2 good-quality sausages (I used a chicken/pork sausage)
2 strips of bacon
1/2 a large red onion, sliced
About 1 C chicken stock
Splash of Balsamic vinegar
Salt, pepper, fresh thyme – anything you want to season with, really.
A bit of cornstarch
WHAT YOU DO
1) Put the onion and bacon into a 10-12 inch straight-sided saute pan and fry it up on medium heat for about 10 minutes, until everything’s cooked through and soft. I had to use a bit of chicken stock to deglaze the pan mid-way through. Add your sausages and let them cook; Turn them with tongs every few minutes. If your onion and bacon are getting over-cooked (aka, burnt), remove them to a dish and you can return them to the pan later, for a little onion-bacon gravy business that I sort of made up. More on that in a minute.

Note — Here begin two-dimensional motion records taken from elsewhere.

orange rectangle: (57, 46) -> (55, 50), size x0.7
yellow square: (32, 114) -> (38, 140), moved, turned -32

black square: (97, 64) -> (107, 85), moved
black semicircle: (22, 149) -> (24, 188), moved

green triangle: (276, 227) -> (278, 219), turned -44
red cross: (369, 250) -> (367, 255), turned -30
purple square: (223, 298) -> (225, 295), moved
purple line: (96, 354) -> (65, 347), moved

2) So after about 15 minutes, your sausages should be cooked. Remove them to a dish and return the onion-bacon muck to the pan. Deglaze the pan with chicken stock (that is: just pour in a bit of stock and all the delicious brown bits stuck to the bottom of the pan will magically come up and you’ll get all that flavor into your gravy. I added maybe a teaspoon of corn starch to thicken up the whole shootin’ match, and tossed in some fresh thyme leaves, salt and a splash of Balsamic vinegar (maybe a Tablespoon’s worth). And you know what? This gravy is BANGIN’! Alright, leave it on low, to keep warm, and move on to “yer mash,” as Keith calls it.

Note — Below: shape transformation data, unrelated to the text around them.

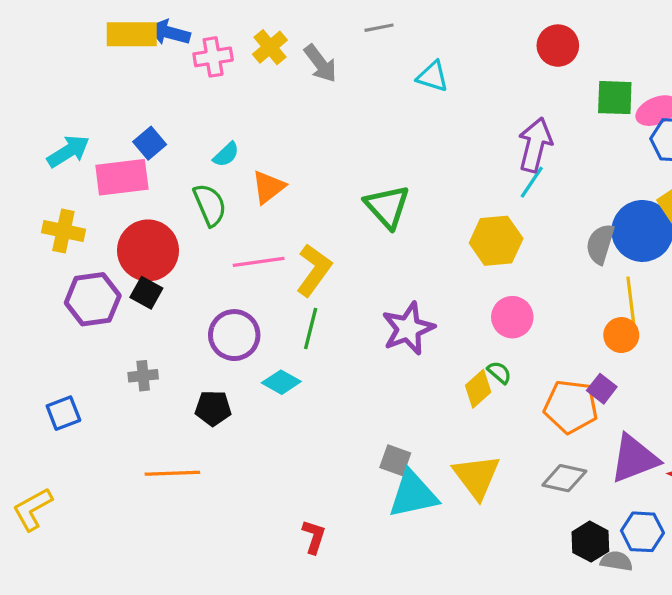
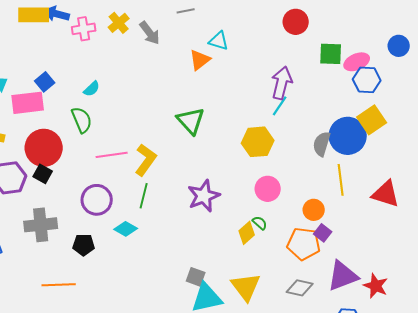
orange triangle: (268, 187) -> (200, 60), moved
orange circle: (621, 335) -> (314, 210), moved
gray cross: (143, 376) -> (41, 225), size x1.8

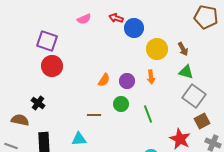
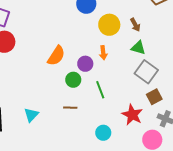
orange semicircle: (104, 80) -> (56, 56), size x1.5
purple circle: (127, 81) -> (85, 64), moved
brown line: (94, 115) -> (70, 108), moved
cyan triangle: (79, 139) -> (31, 115), turned -42

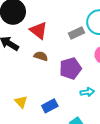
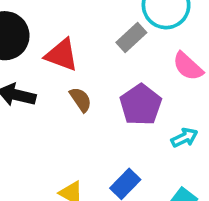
brown semicircle: (41, 56) -> (81, 100), turned 56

About 5-6 small-ish red skin potatoes (but really any kind of spud’ll work; use whatever you’ve got)
1 carrot, diced
About 1 Cup of frozen peas
About 1/4 quarter of a red onion, diced
Salt, pepp, butter and milk or half-and-half
WHAT YOU DO
1) Put a large pot of water on to boil and add a splash of apple cider vinegar (about a tablespoon). When it comes to a boil, add a hefty dose of salt (at least a couple tablespoon’s worth; come on, these spuds need some flavor!)
2) Chop yer spuds in half and add them to the boiling water. Cook for 15 minutes. Stick a fork into a potato half; if it goes in easily, you’re right on course.
3) Add the carrots, peas and red onion and cook 5 more minutes. Dump the whole lot into a colander and then dump it back into your pot.
4) Add some butter – a couple of Tablespoons – and some milk or half-and-half (maybe 3 Tablespoons) and mash the whole thing up into as smooth or chunky a mixture as you like. Taste. Add salt. Maybe some pepper. Taste again. Good? Ok. You’re ready to plate.
Put a blob of mash onto the plate, top with diagonally sliced sausages and either top with gravy or put it on the side – your choice. Keith likes HP sauce, but he’s British and I’m not, so you’re on your own there.